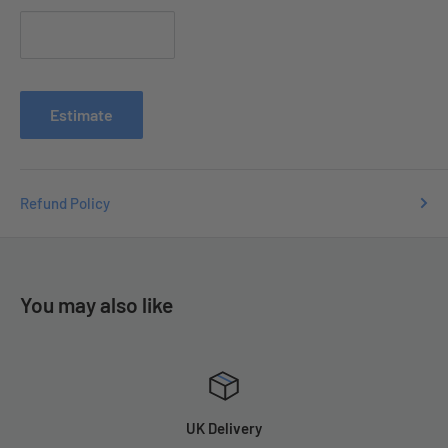
Contact us with your order number
at
e
nquiries
@tradecsupplies.co.uk and we will resolve any
issues you may have.
Estimate
Refund Policy
You may also like
UK Delivery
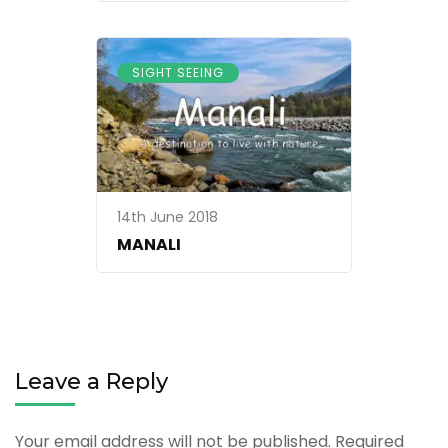
SIGHT SEEING
14th June 2018
MANALI
Leave a Reply
Your email address will not be published.
Required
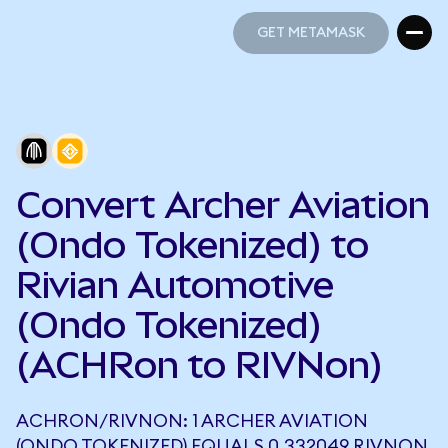
GET METAMASK
GET METAMASK
Convert Archer Aviation
(Ondo Tokenized) to
Rivian Automotive
(Ondo Tokenized)
(ACHRon to RIVNon)
ACHRON/RIVNON: 1 ARCHER AVIATION
(ONDO TOKENIZED) EQUALS 0.332049 RIVNON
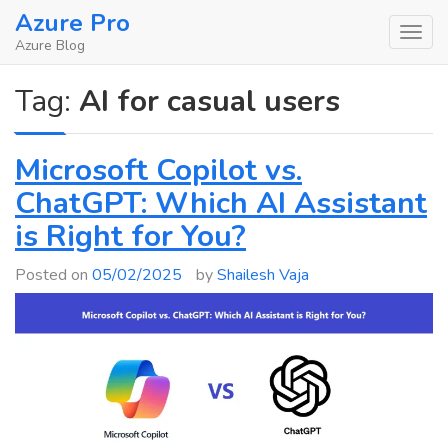
Skip
Azure Pro
to
Azure Blog
content
Tag:
AI for casual users
Microsoft Copilot vs.
ChatGPT: Which AI Assistant
is Right for You?
Posted on
05/02/2025
by
Shailesh Vaja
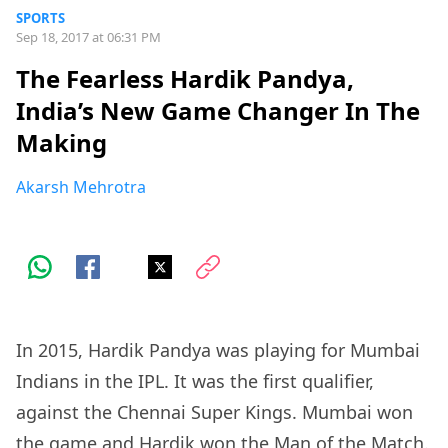
SPORTS
Sep 18, 2017 at 06:31 PM
The Fearless Hardik Pandya,
India’s New Game Changer In The
Making
Akarsh Mehrotra
In 2015, Hardik Pandya was playing for Mumbai
Indians in the IPL. It was the first qualifier,
against the Chennai Super Kings. Mumbai won
the game and Hardik won the Man of the Match.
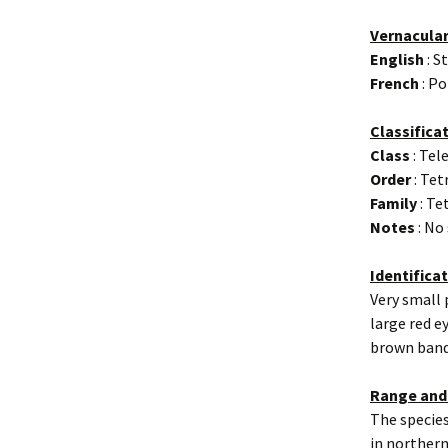
Vernacula
English
: S
French
: Po
Classifica
Class
: Tel
Order
: Te
Family
: Te
Notes
: No
Identifica
Very small 
large red e
brown band
Range and
The species
in northern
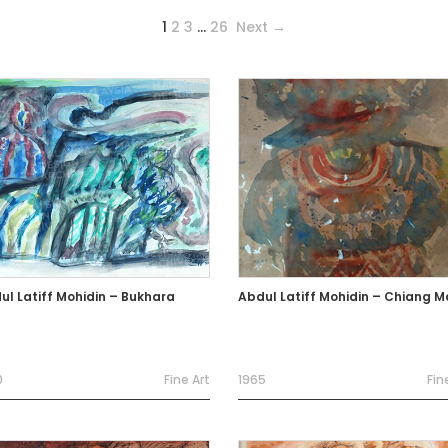
1
2
3
…
26
Next →
ul Latiff Mohidin – Bukhara
Abdul Latiff Mohidin – Chiang M
0
Fine Art
1965
Fin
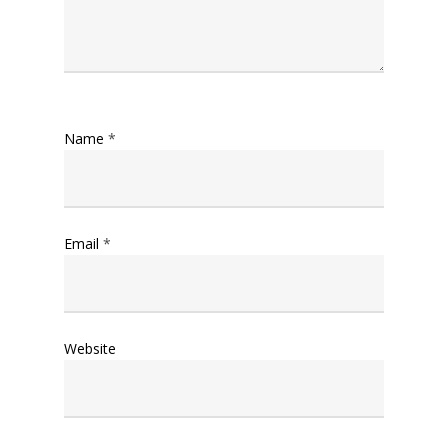
Name
*
Email
*
Website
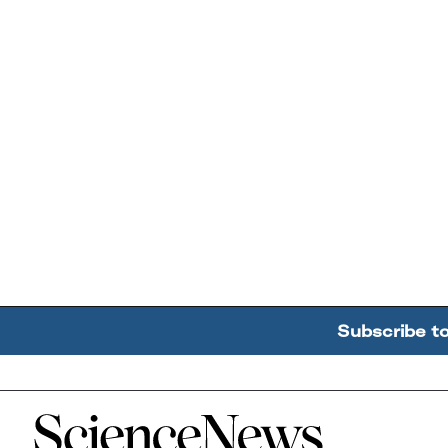
Subscribe t
Home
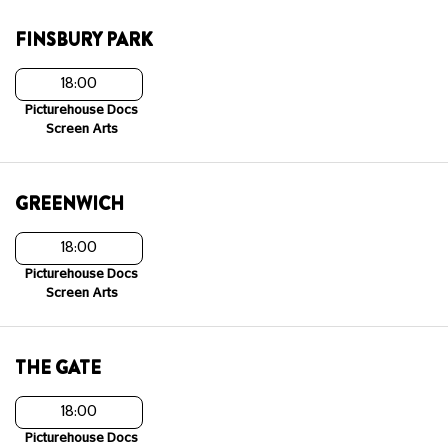
FINSBURY PARK
18:00
Picturehouse Docs
Screen Arts
GREENWICH
18:00
Picturehouse Docs
Screen Arts
THE GATE
18:00
Picturehouse Docs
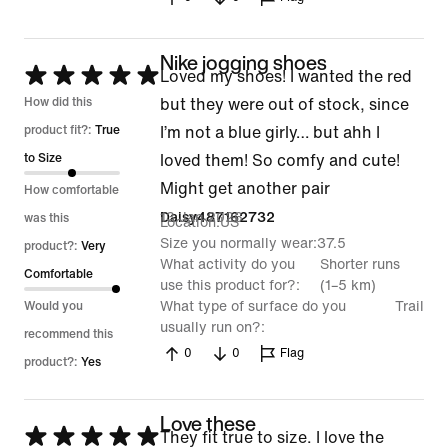
Nike jogging shoes
Rated
Loved my shoes! I wanted the red
5
How did this
but they were out of stock, since
out
product fit?:
True
I’m not a blue girly… but ahh I
of
to Size
loved them! So comfy and cute!
5
Might get another pair
How comfortable
13 Jan 2026
Daisy487162732
was this
Location
US
Size you normally wear
37.5
product?:
Very
What activity do you
Shorter runs
Comfortable
use this product for?
(1–5 km)
What type of surface do you
Trail
Would you
usually run on?
recommend this
0
0
Flag
product?:
Yes
Love these
Rated
They fit true to size. I love the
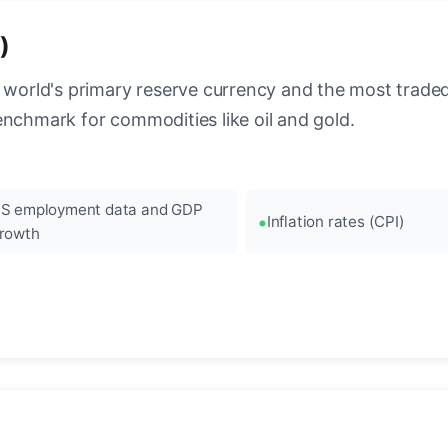
)
 world's primary reserve currency and the most traded c
enchmark for commodities like oil and gold.
S employment data and GDP
Inflation rates (CPI)
rowth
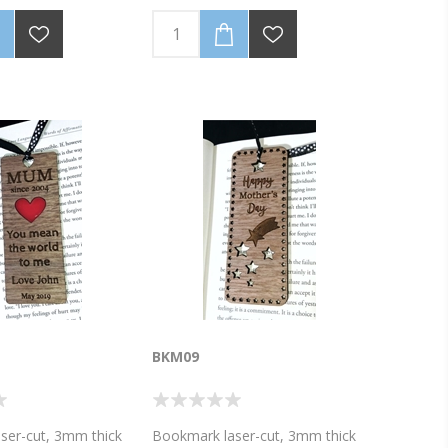
 with your
(Personalise with your
e). Ribbon colour,
name/message). Ribbon colour,
he wood laminate
as well as the wood laminate
 vary from the photo
colour, may vary from the photo
 of bookmark 4cm
image. Size of bookmark 4cm
cm high. Discounted
wide x 10.5 cm high. Discounted
vailable for 5 or 10
Bulk prices available for 5 or 10
mail for a quote on
bookmarks.Email for a quote on
es!
higher volumes!
BKM09
ser-cut, 3mm thick
Bookmark laser-cut, 3mm thick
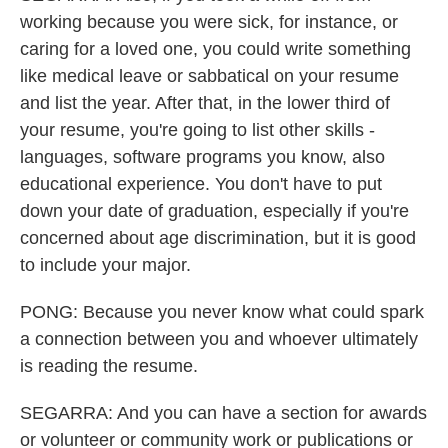
working because you were sick, for instance, or
caring for a loved one, you could write something
like medical leave or sabbatical on your resume
and list the year. After that, in the lower third of
your resume, you're going to list other skills -
languages, software programs you know, also
educational experience. You don't have to put
down your date of graduation, especially if you're
concerned about age discrimination, but it is good
to include your major.
PONG: Because you never know what could spark
a connection between you and whoever ultimately
is reading the resume.
SEGARRA: And you can have a section for awards
or volunteer or community work or publications or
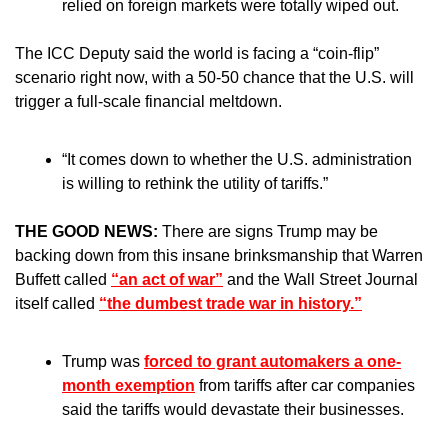
relied on foreign markets were totally wiped out. 
The ICC Deputy said the world is facing a “coin-flip” 
scenario right now, with a 50-50 chance that the U.S. will 
trigger a full-scale financial meltdown.
“It comes down to whether the U.S. administration 
is willing to rethink the utility of tariffs.”
THE GOOD NEWS: 
There are signs Trump may be 
backing down from this insane brinksmanship that Warren 
Buffett called 
“an act of war”
 and the Wall Street Journal 
itself called 
“the dumbest trade war in history.”
Trump was 
forced to grant automakers a one-
month exemption
 from tariffs after car companies 
said the tariffs would devastate their businesses. 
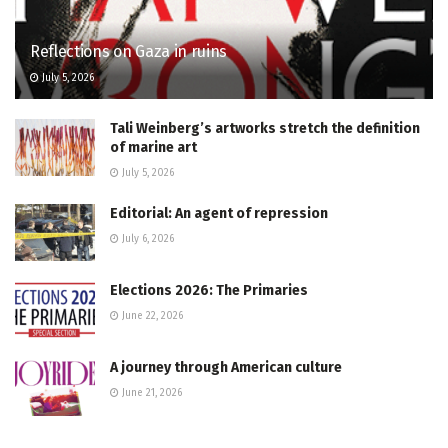
Reflections on Gaza in ruins
July 5, 2026
Tali Weinberg’s artworks stretch the definition
of marine art
July 5, 2026
Editorial: An agent of repression
July 6, 2026
Elections 2026: The Primaries
June 22, 2026
A journey through American culture
June 21, 2026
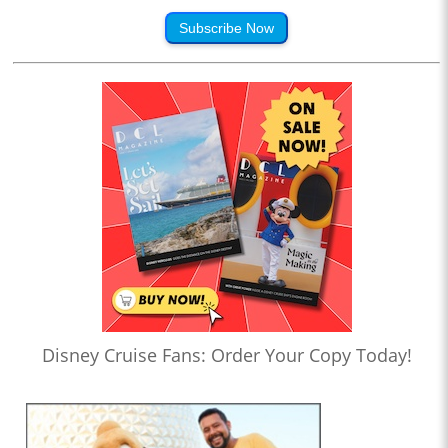
Subscribe Now
Disney Cruise Fans: Order Your Copy Today!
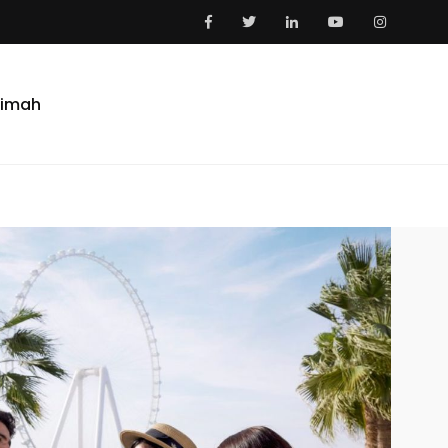
aimah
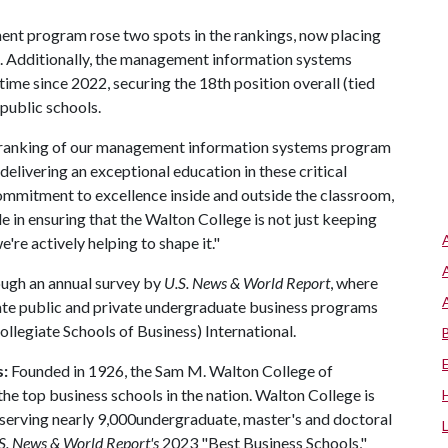
nt program rose two spots in the rankings, now placing
ns. Additionally, the management information systems
time since 2022, securing the 18th position overall (tied
public schools.
e-ranking of our management information systems program
 delivering an exceptional education in these critical
 commitment to excellence inside and outside the classroom,
ole in ensuring that the Walton College is not just keeping
re actively helping to shape it."
ough an annual survey by
U.S. News & World Report
, where
ate public and private undergraduate business programs
legiate Schools of Business) International.
s:
Founded in 1926, the Sam M. Walton College of
 top business schools in the nation. Walton College is
, serving nearly 9,000undergraduate, master's and doctoral
S. News & World Report's
2023 "Best Business Schools,"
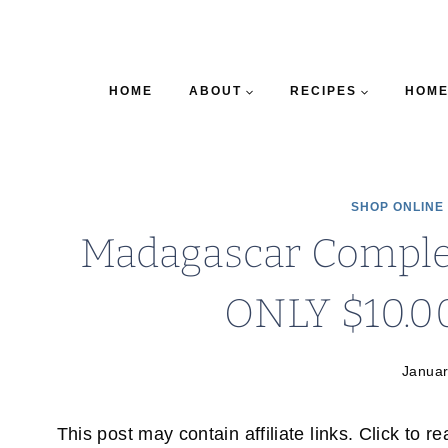
HOME
ABOUT
RECIPES
HOME
SHOP ONLINE
Madagascar Complet
ONLY $10.0
Januar
This post may contain affiliate links. Click to r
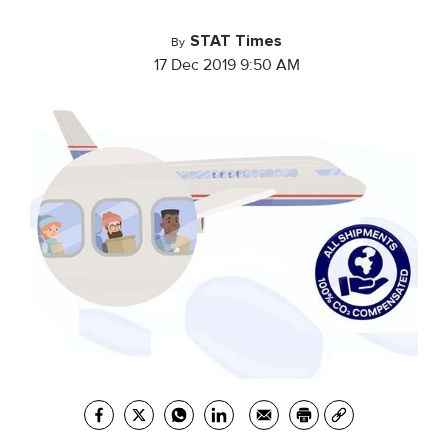
STAT Times
By
17 Dec 2019 9:50 AM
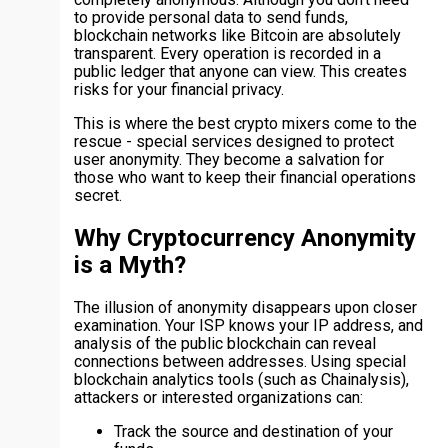
to provide personal data to send funds,
blockchain networks like Bitcoin are absolutely
transparent. Every operation is recorded in a
public ledger that anyone can view. This creates
risks for your financial privacy.
This is where the best crypto mixers come to the
rescue - special services designed to protect
user anonymity. They become a salvation for
those who want to keep their financial operations
secret.
Why Cryptocurrency Anonymity
is a Myth?
The illusion of anonymity disappears upon closer
examination. Your ISP knows your IP address, and
analysis of the public blockchain can reveal
connections between addresses. Using special
blockchain analytics tools (such as Chainalysis),
attackers or interested organizations can:
Track the source and destination of your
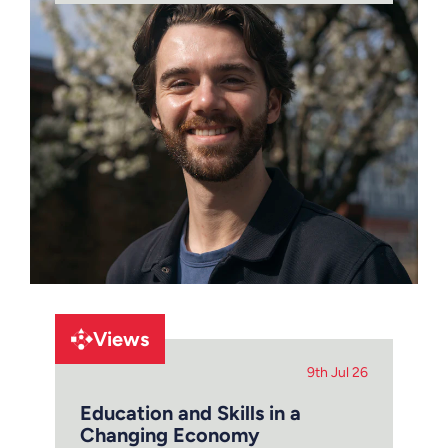
Views
9th Jul 26
Education and Skills in a
Changing Economy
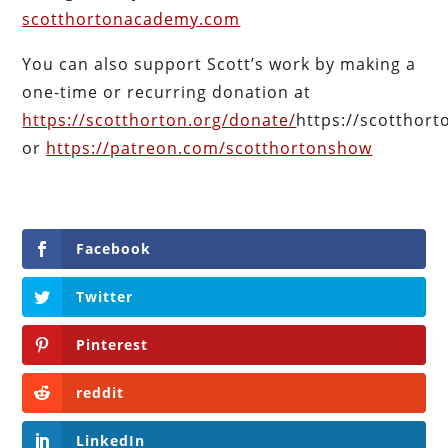
scotthortonacademy.com
You can also support Scott’s work by making a
one-time or recurring donation at
https://scotthorton.org/donate/
https://scotthor
or
https://patreon.com/scotthortonshow
Facebook
Twitter
Pinterest
reddit
LinkedIn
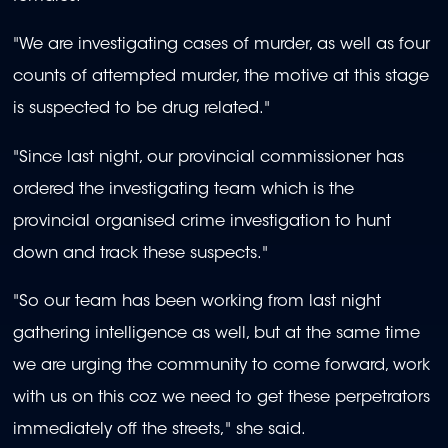
"We are investigating cases of murder, as well as four
counts of attempted murder, the motive at this stage
is suspected to be drug related."
"Since last night, our provincial commissioner has
ordered the investigating team which is the
provincial organised crime investigation to hunt
down and track these suspects."
"So our team has been working from last night
gathering intelligence as well, but at the same time
we are urging the community to come forward, work
with us on this coz we need to get these perpetrators
immediately off the streets," she said.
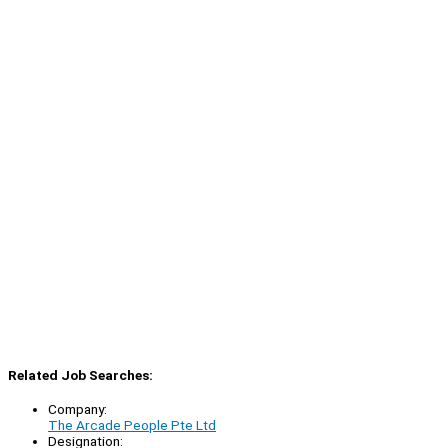
Related Job Searches:
Company:
The Arcade People Pte Ltd
Designation:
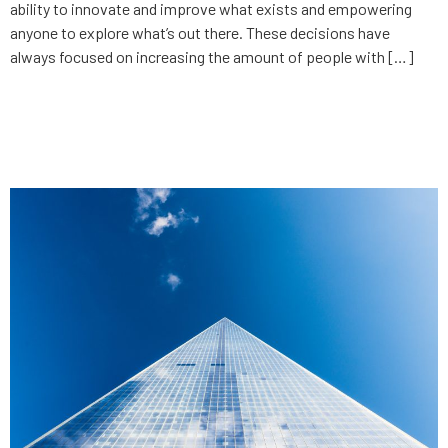
ability to innovate and improve what exists and empowering
anyone to explore what’s out there. These decisions have
always focused on increasing the amount of people with […]
How to maximize valuation
before selling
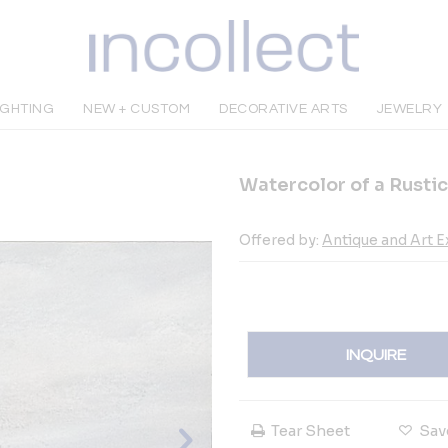
IGHTING
NEW + CUSTOM
DECORATIVE ARTS
JEWELRY
Watercolor of a Rustic
Offered by:
Antique and Art 
INQUIRE
Tear Sheet
Sav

──────────

__Your goal__: Your answer must be the full listing, copied exactly, with no pictures in it.

__Output of the task__:
Contact us with your order number
at
e
nquiries
@tradecsupplies.co.uk and we will resolve any
issues you may have.
Estimate
Refund Policy
You may also like
UK Delivery
SIGHT SEEING
14th June 2018
MANALI
Leave a Reply
Your email address will not be published.
Required
GET METAMASK
GET METAMASK
Convert Archer Aviation
(Ondo Tokenized) to
Rivian Automotive
(Ondo Tokenized)
(ACHRon to RIVNon)
ACHRON/RIVNON: 1 ARCHER AVIATION
(ONDO TOKENIZED) EQUALS 0.332049 RIVNON
Skip
Azure Pro
to
Azure Blog
content
Tag:
AI for casual users
Microsoft Copilot vs.
ChatGPT: Which AI Assistant
is Right for You?
Posted on
05/02/2025
by
Shailesh Vaja
SPORTS
Sep 18, 2017 at 06:31 PM
The Fearless Hardik Pandya,
India’s New Game Changer In The
Making
Akarsh Mehrotra
In 2015, Hardik Pandya was playing for Mumbai
Indians in the IPL. It was the first qualifier,
against the Chennai Super Kings. Mumbai won
the game and Hardik won the Man of the Match.
Vernacula
English
: S
French
: Po
Classifica
Class
: Tel
Order
: Te
Family
: Te
Notes
: No
Identifica
Very small 
large red e
brown band
Range and
The species
in northern
1
2
3
…
26
Next →
ul Latiff Mohidin – Bukhara
Abdul Latiff Mohidin – Chiang M
0
Fine Art
1965
Fin
Name
*
Email
*
Website
Subscribe t
Home
FINSBURY PARK
18:00
Picturehouse Docs
Screen Arts
GREENWICH
18:00
Picturehouse Docs
Screen Arts
THE GATE
18:00
Picturehouse Docs
Nike jogging shoes
Rated
Loved my shoes! I wanted the red
5
How did this
but they were out of stock, since
out
product fit?:
True
I’m not a blue girly… but ahh I
of
to Size
loved them! So comfy and cute!
5
Might get another pair
How comfortable
13 Jan 2026
Daisy487162732
was this
Location
US
Size you normally wear
37.5
product?:
Very
What activity do you
Shorter runs
Comfortable
use this product for?
(1–5 km)
What type of surface do you
Trail
Would you
usually run on?
recommend this
0
0
Flag
product?:
Yes
Love these
Rated
They fit true to size. I love the
)
 world's primary reserve currency and the most traded c
enchmark for commodities like oil and gold.
S employment data and GDP
Inflation rates (CPI)
rowth
 with your
(Personalise with your
e). Ribbon colour,
name/message). Ribbon colour,
he wood laminate
as well as the wood laminate
 vary from the photo
colour, may vary from the photo
 of bookmark 4cm
image. Size of bookmark 4cm
cm high. Discounted
wide x 10.5 cm high. Discounted
vailable for 5 or 10
Bulk prices available for 5 or 10
mail for a quote on
bookmarks.Email for a quote on
es!
higher volumes!
BKM09
ser-cut, 3mm thick
Bookmark laser-cut, 3mm thick
working because you were sick, for instance, or
caring for a loved one, you could write something
like medical leave or sabbatical on your resume
and list the year. After that, in the lower third of
your resume, you're going to list other skills -
languages, software programs you know, also
educational experience. You don't have to put
down your date of graduation, especially if you're
concerned about age discrimination, but it is good
to include your major.
PONG: Because you never know what could spark
a connection between you and whoever ultimately
is reading the resume.
SEGARRA: And you can have a section for awards
or volunteer or community work or publications or
relied on foreign markets were totally wiped out. 
The ICC Deputy said the world is facing a “coin-flip” 
scenario right now, with a 50-50 chance that the U.S. will 
trigger a full-scale financial meltdown.
“It comes down to whether the U.S. administration 
is willing to rethink the utility of tariffs.”
THE GOOD NEWS: 
There are signs Trump may be 
backing down from this insane brinksmanship that Warren 
Buffett called 
“an act of war”
 and the Wall Street Journal 
itself called 
“the dumbest trade war in history.”
Trump was 
forced to grant automakers a one-
month exemption
 from tariffs after car companies 
said the tariffs would devastate their businesses. 
Reflections on Gaza in ruins
July 5, 2026
Tali Weinberg’s artworks stretch the definition
of marine art
July 5, 2026
Editorial: An agent of repression
July 6, 2026
Elections 2026: The Primaries
June 22, 2026
A journey through American culture
June 21, 2026
Subscribe Now
Disney Cruise Fans: Order Your Copy Today!
aimah
nt program rose two spots in the rankings, now placing
ns. Additionally, the management information systems
time since 2022, securing the 18th position overall (tied
public schools.
e-ranking of our management information systems program
 delivering an exceptional education in these critical
 commitment to excellence inside and outside the classroom,
ole in ensuring that the Walton College is not just keeping
re actively helping to shape it."
ough an annual survey by
U.S. News & World Report
, where
ate public and private undergraduate business programs
legiate Schools of Business) International.
s:
Founded in 1926, the Sam M. Walton College of
 top business schools in the nation. Walton College is
, serving nearly 9,000undergraduate, master's and doctoral
S. News & World Report's
2023 "Best Business Schools,"
HOME
ABOUT
RECIPES
HOME
SHOP ONLINE
Madagascar Complet
ONLY $10.0
Januar
This post may contain affiliate links. Click to r
STAT Times
By
17 Dec 2019 9:50 AM
to provide personal data to send funds,
blockchain networks like Bitcoin are absolutely
transparent. Every operation is recorded in a
public ledger that anyone can view. This creates
risks for your financial privacy.
This is where the best crypto mixers come to the
rescue - special services designed to protect
user anonymity. They become a salvation for
those who want to keep their financial operations
secret.
Why Cryptocurrency Anonymity
is a Myth?
The illusion of anonymity disappears upon closer
examination. Your ISP knows your IP address, and
analysis of the public blockchain can reveal
connections between addresses. Using special
blockchain analytics tools (such as Chainalysis),
attackers or interested organizations can:
Track the source and destination of your
Views
9th Jul 26
Education and Skills in a
Changing Economy
scotthortonacademy.com
You can also support Scott’s work by making a
one-time or recurring donation at
https://scotthorton.org/donate/
https://scotthor
or
https://patreon.com/scotthortonshow
Facebook
Twitter
Pinterest
reddit
LinkedIn
"We are investigating cases of murder, as well as four
counts of attempted murder, the motive at this stage
is suspected to be drug related."
"Since last night, our provincial commissioner has
ordered the investigating team which is the
provincial organised crime investigation to hunt
down and track these suspects."
"So our team has been working from last night
gathering intelligence as well, but at the same time
we are urging the community to come forward, work
with us on this coz we need to get these perpetrators
immediately off the streets," she said.
Related Job Searches:
Company:
The Arcade People Pte Ltd
Designation:
ability to innovate and improve what exists and empowering
anyone to explore what’s out there. These decisions have
always focused on increasing the amount of people with […]
How to maximize valuation
before selling
IGHTING
NEW + CUSTOM
DECORATIVE ARTS
JEWELRY
Watercolor of a Rustic
Offered by:
Antique and Art 
INQUIRE
Tear Sheet
Sav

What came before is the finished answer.